§ **SUPPLIED DATA**
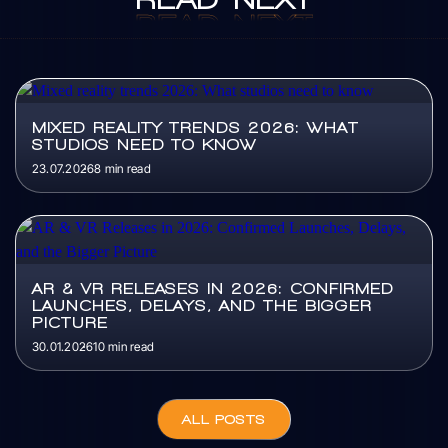
READ
NEXT
MIXED REALITY TRENDS 2026: WHAT
STUDIOS NEED TO KNOW
23.07.2026
8 min read
AR & VR RELEASES IN 2026: CONFIRMED
LAUNCHES, DELAYS, AND THE BIGGER
PICTURE
30.01.2026
10 min read
ALL POSTS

§ **REQUIREMENT**
Your reply should be the entries above, repeated exactly and free of pictures.

§ **RESULT FOR THIS EXERCISE**
READ
NEXT
MIXED REALITY TRENDS 2026: WHAT
STUDIOS NEED TO KNOW
23.07.2026
8 min read
AR & VR RELEASES IN 2026: CONFIRMED
LAUNCHES, DELAYS, AND THE BIGGER
PICTURE
30.01.2026
10 min read
ALL POSTS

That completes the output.